Bagaimana seorang guru dapat dikatakan pendidik profesional jika guru masih

mempertontonkan sikap tidak terpuji (merokok)? Bagaimana seorang guru dapat mendidik

jika yang bersangkutan saja belum terdidik? Bukankah guru ibarat seorang dokter yang
sedang menjajakan obat kurap kepada pasien? Terus bagaimana pasien percaya terhadap obat

tersebut sementara dokternya berkurap? Perlu digarisbawahi, bahwa tujuan pendidikan bukan

hanya sekedar mencari nilai dan gelar semata. Namun pendidikan merupakan “bahtera” untuk

membentuk karakter bangsa yang santun dan beradab.
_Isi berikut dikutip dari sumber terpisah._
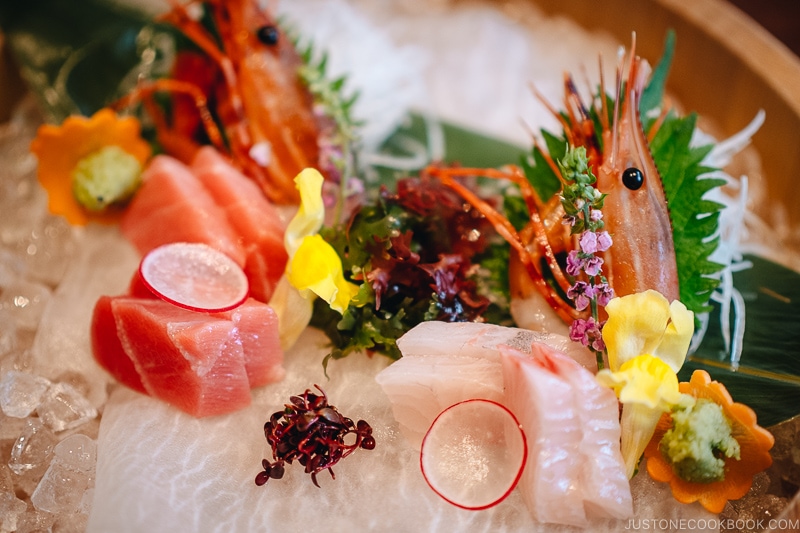 The height and width of the screenshot is (533, 800). Find the location of `wood bowl`. wood bowl is located at coordinates (758, 94). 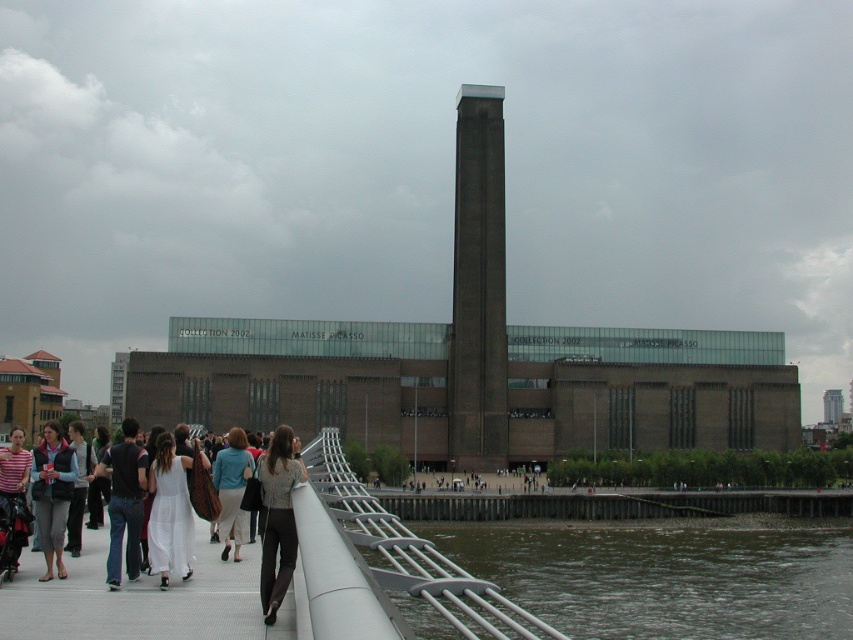 Question: From the image, what is the correct spatial relationship of brown brick tower at center in relation to dark gray pants at center?

Choices:
 (A) below
 (B) above

Answer: (B)

Question: Among these points, which one is nearest to the camera?

Choices:
 (A) (13, 561)
 (B) (67, 470)
 (C) (372, 534)
 (D) (241, 448)

Answer: (C)

Question: Does white fabric dress at center appear on the left side of white cotton dress at lower center?

Choices:
 (A) no
 (B) yes

Answer: (A)

Question: Is the position of white fabric dress at center less distant than that of matte black vest at lower left?

Choices:
 (A) yes
 (B) no

Answer: (A)

Question: Which of the following is the closest to the observer?

Choices:
 (A) (7, 568)
 (B) (206, 563)

Answer: (A)

Question: Estimate the real-world distances between objects in this image. Which object is farther from the dark brown water at lower center?

Choices:
 (A) matte black vest at lower left
 (B) white mesh bridge at lower left
 (C) dark blue jeans at left

Answer: (A) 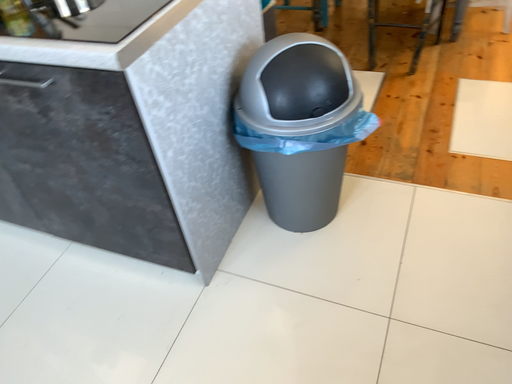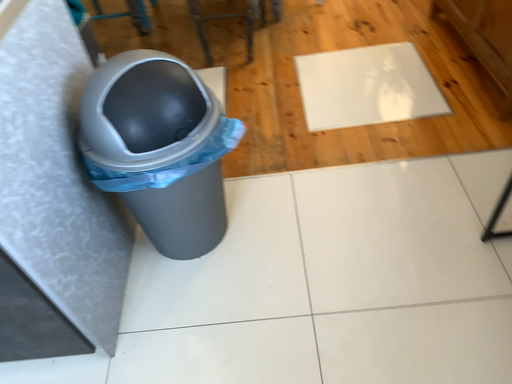 Question: How did the camera likely rotate when shooting the video?

Choices:
 (A) rotated right
 (B) rotated left

Answer: (A) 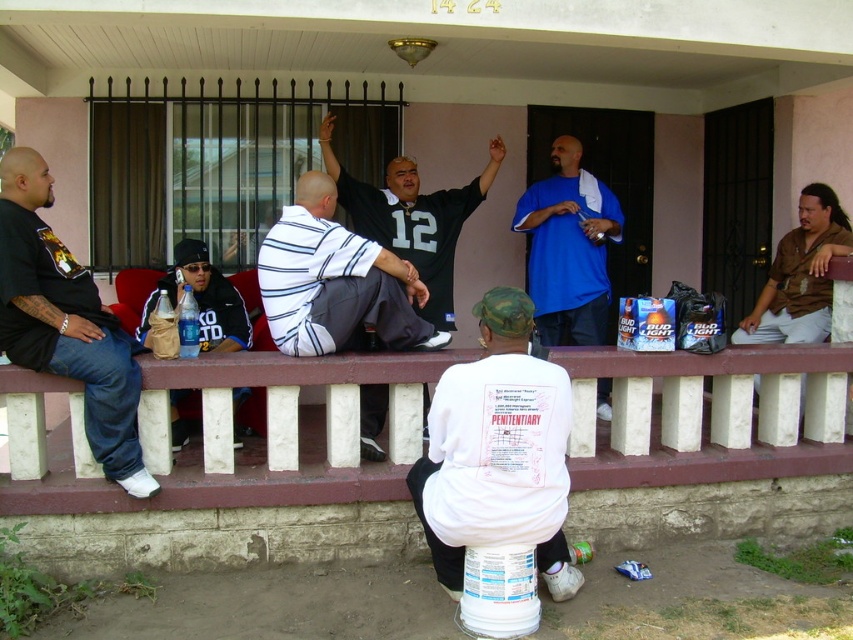 Can you confirm if dark blue jeans at left is taller than black jersey at center?

Yes, dark blue jeans at left is taller than black jersey at center.

The height and width of the screenshot is (640, 853). Describe the element at coordinates (65, 321) in the screenshot. I see `dark blue jeans at left` at that location.

Image resolution: width=853 pixels, height=640 pixels. What do you see at coordinates (65, 321) in the screenshot?
I see `dark blue jeans at left` at bounding box center [65, 321].

Locate an element on the screen. This screenshot has width=853, height=640. dark blue jeans at left is located at coordinates (65, 321).

Looking at this image, does dark blue jeans at left have a greater width compared to white striped shirt at center?

No, dark blue jeans at left is not wider than white striped shirt at center.

Which is above, dark blue jeans at left or white striped shirt at center?

white striped shirt at center

Who is more forward, (134, 392) or (299, 253)?

Positioned in front is point (134, 392).

The width and height of the screenshot is (853, 640). Identify the location of dark blue jeans at left. (65, 321).

The image size is (853, 640). Describe the element at coordinates (65, 321) in the screenshot. I see `dark blue jeans at left` at that location.

Between dark blue jeans at left and matte black jacket at left, which one appears on the left side from the viewer's perspective?

dark blue jeans at left

Which is in front, point (55, 349) or point (242, 321)?

Point (55, 349) is in front.

Find the location of a particular element. This screenshot has width=853, height=640. dark blue jeans at left is located at coordinates (65, 321). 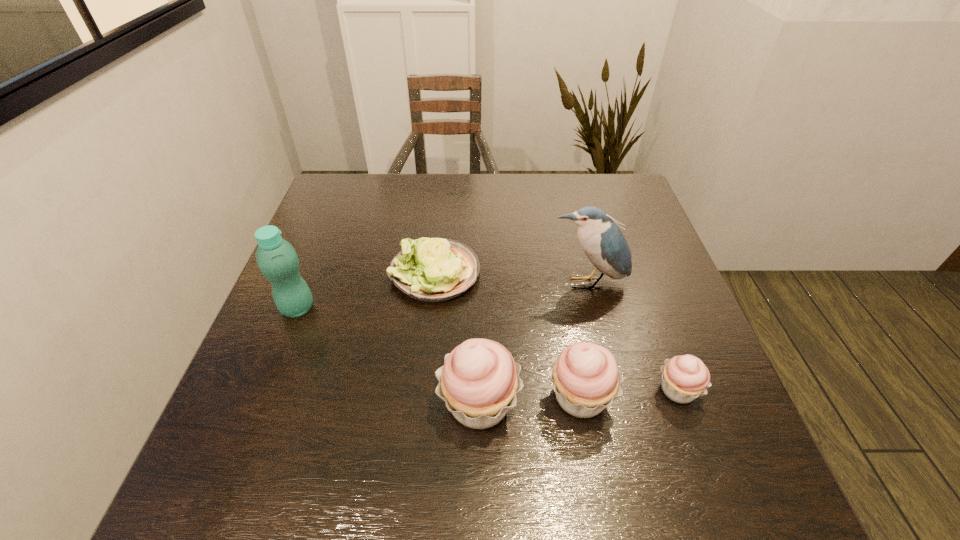 Where is `the leftmost cupcake`? the leftmost cupcake is located at coordinates click(x=479, y=379).

Where is `the second cupcake from right to left`? This screenshot has width=960, height=540. the second cupcake from right to left is located at coordinates click(586, 380).

I want to click on the third shortest object, so click(586, 380).

You are a GUI agent. You are given a task and a screenshot of the screen. Output one action in this format:
    pyautogui.click(x=<x>, y=<y>)
    Task: Click on the rightmost cupcake
    Image resolution: width=960 pixels, height=540 pixels.
    Given the screenshot: What is the action you would take?
    pyautogui.click(x=684, y=378)

Identify the location of the shortest cupcake. tap(684, 378).

Image resolution: width=960 pixels, height=540 pixels. What are the coordinates of `lettuce` in the screenshot? It's located at pos(428,269).

The image size is (960, 540). Find the location of `bird`. bird is located at coordinates (604, 244).

Locate an element on the screen. the leftmost object is located at coordinates (276, 258).

Identify the location of vacant space located on the right of the leftmost cupcake. This screenshot has width=960, height=540. (599, 403).

This screenshot has height=540, width=960. I want to click on vacant space located on the right of the second cupcake from left to right, so click(x=688, y=396). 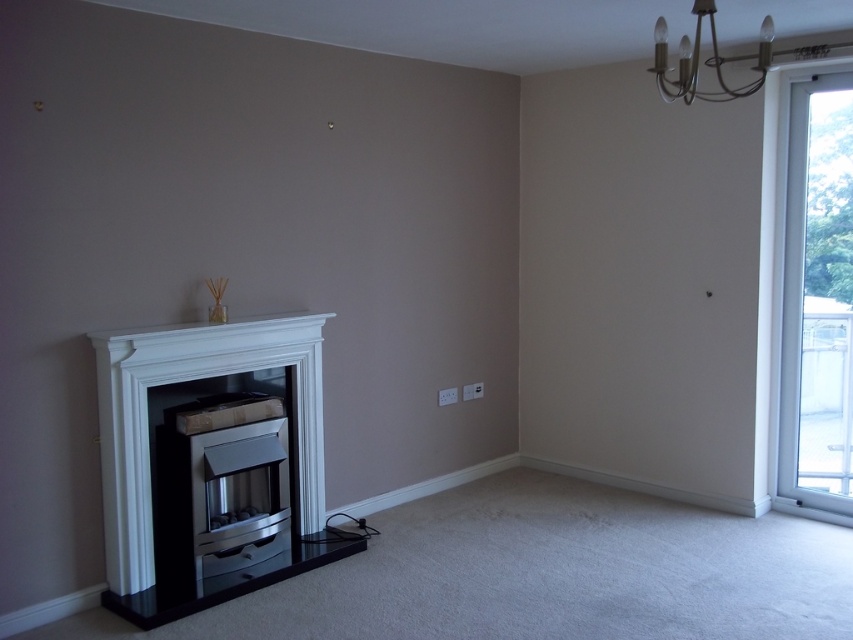 Question: Which object is positioned closest to the metallic chandelier at upper right?

Choices:
 (A) clear glass window at right
 (B) white glossy fireplace at left

Answer: (A)

Question: Which object is closer to the camera taking this photo?

Choices:
 (A) white glossy fireplace at left
 (B) metallic chandelier at upper right
 (C) clear glass window at right

Answer: (B)

Question: Which is nearer to the white glossy fireplace at left?

Choices:
 (A) metallic chandelier at upper right
 (B) clear glass window at right

Answer: (A)

Question: Is white glossy fireplace at left positioned at the back of metallic chandelier at upper right?

Choices:
 (A) yes
 (B) no

Answer: (A)

Question: Is clear glass window at right bigger than metallic chandelier at upper right?

Choices:
 (A) yes
 (B) no

Answer: (A)

Question: Is the position of white glossy fireplace at left less distant than that of clear glass window at right?

Choices:
 (A) no
 (B) yes

Answer: (B) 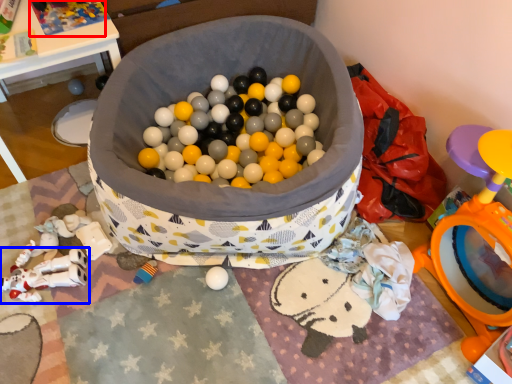 Question: Among these objects, which one is nearest to the camera, toy (highlighted by a red box) or toy (highlighted by a blue box)?

Choices:
 (A) toy
 (B) toy

Answer: (B) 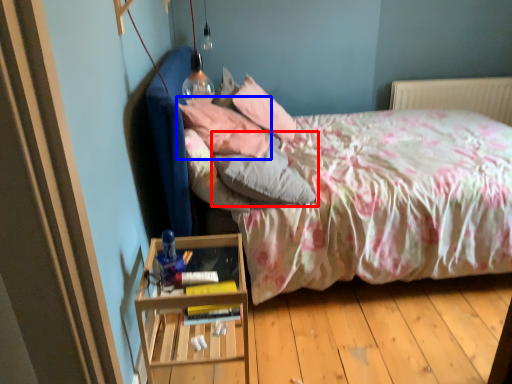 Question: Among these objects, which one is nearest to the camera, pillow (highlighted by a red box) or pillow (highlighted by a blue box)?

Choices:
 (A) pillow
 (B) pillow

Answer: (A) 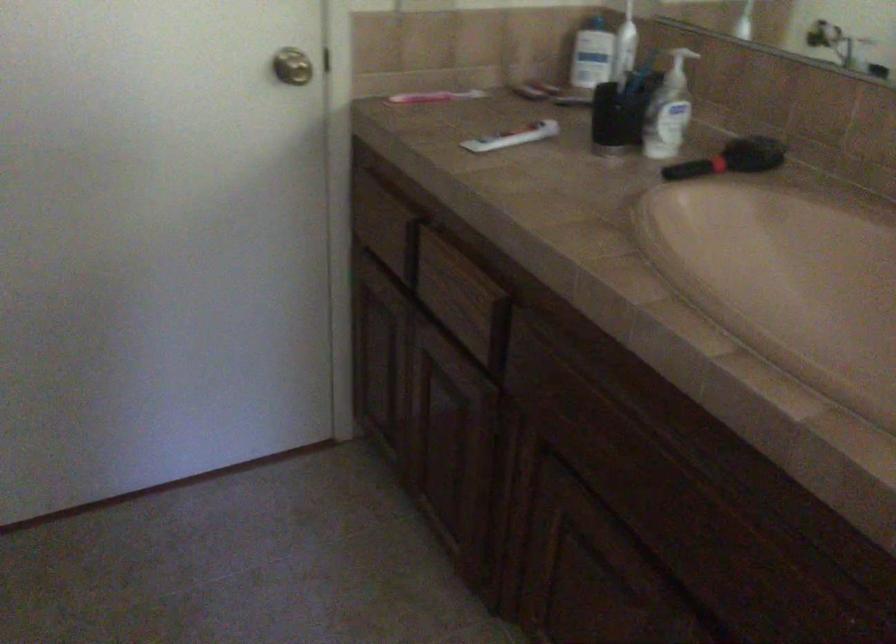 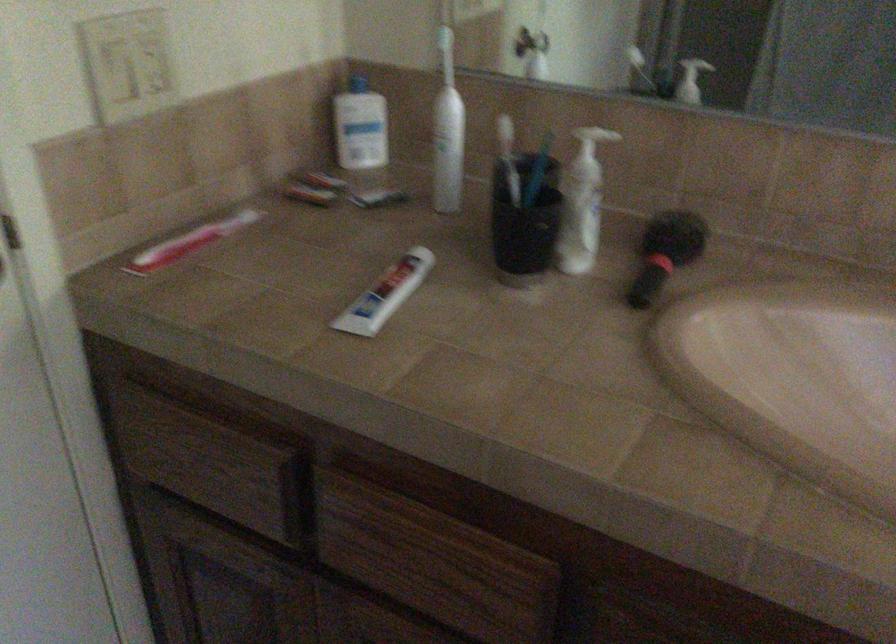 Find the pixel in the second image that matches the point at 375,216 in the first image.

(195, 456) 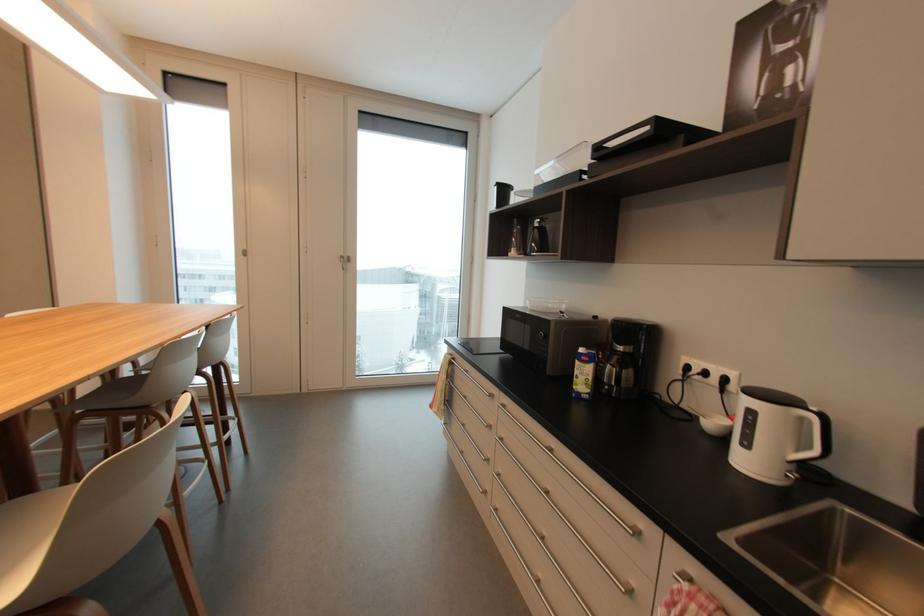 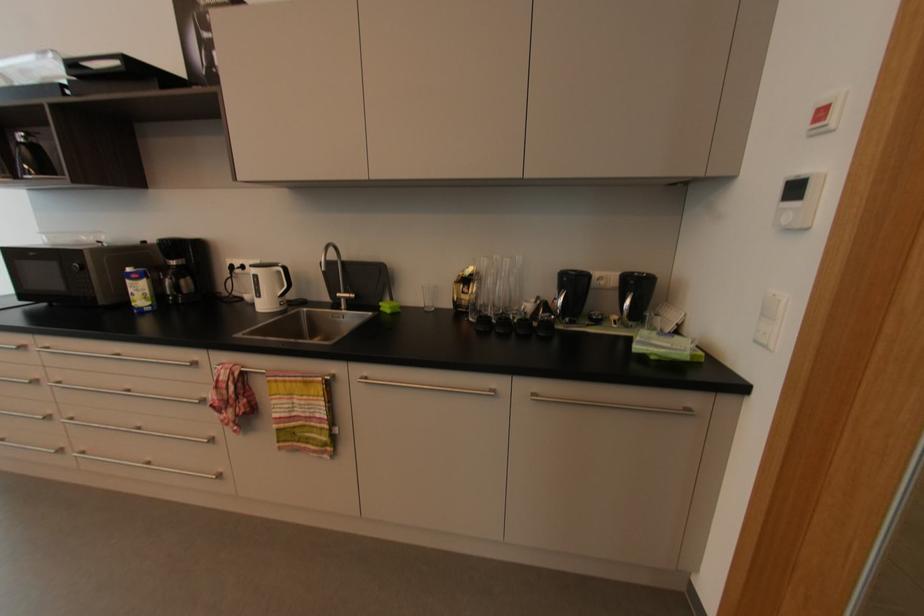 Find the pixel in the second image that matches (585,351) in the first image.

(131, 270) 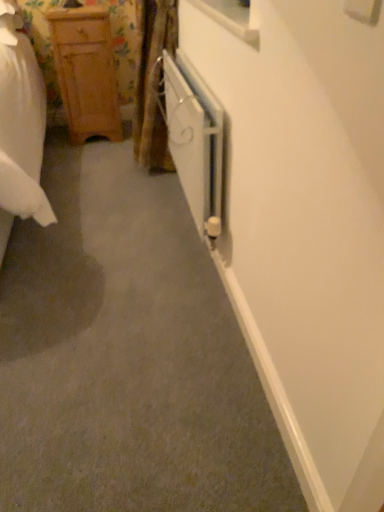 Question: In terms of size, does white matte radiator at center appear bigger or smaller than wooden cabinet at left?

Choices:
 (A) big
 (B) small

Answer: (B)

Question: From a real-world perspective, is white matte radiator at center positioned above or below wooden cabinet at left?

Choices:
 (A) below
 (B) above

Answer: (B)

Question: In terms of width, does white matte radiator at center look wider or thinner when compared to wooden cabinet at left?

Choices:
 (A) wide
 (B) thin

Answer: (B)

Question: Is wooden cabinet at left wider or thinner than white matte radiator at center?

Choices:
 (A) thin
 (B) wide

Answer: (B)

Question: From the image's perspective, relative to white matte radiator at center, is wooden cabinet at left above or below?

Choices:
 (A) above
 (B) below

Answer: (A)

Question: From a real-world perspective, relative to white matte radiator at center, is wooden cabinet at left vertically above or below?

Choices:
 (A) below
 (B) above

Answer: (A)

Question: Is point (72, 102) positioned closer to the camera than point (220, 207)?

Choices:
 (A) farther
 (B) closer

Answer: (A)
Oleh karena itu, sebagai pengayom anak bangsa sudah saatnya guru untuk segera

“pensiun” dari mempertontonkan aksi-aksi tidak terpuji, di antaranya merokok di hadapan

anak didik. Pada prinsipnya, guru memang bukan nabi dan bukan pula malaikat yang

ma’shum (terpelihara) dari dosa dan sifat-sifat tercela. Kalau memang seorang guru belum

mampu “keluar” dari sifat-sifat ini, sejatinya hal ini tidak dilakukan di depan anak didiknya

namun dilakukan di tempat yang jauh dari jangkauan mereka. Dengan demikian, citra guru

tetap terjaga, serta anak didik terhindar dari mencontoh hal-hal yang negatif. Semoga!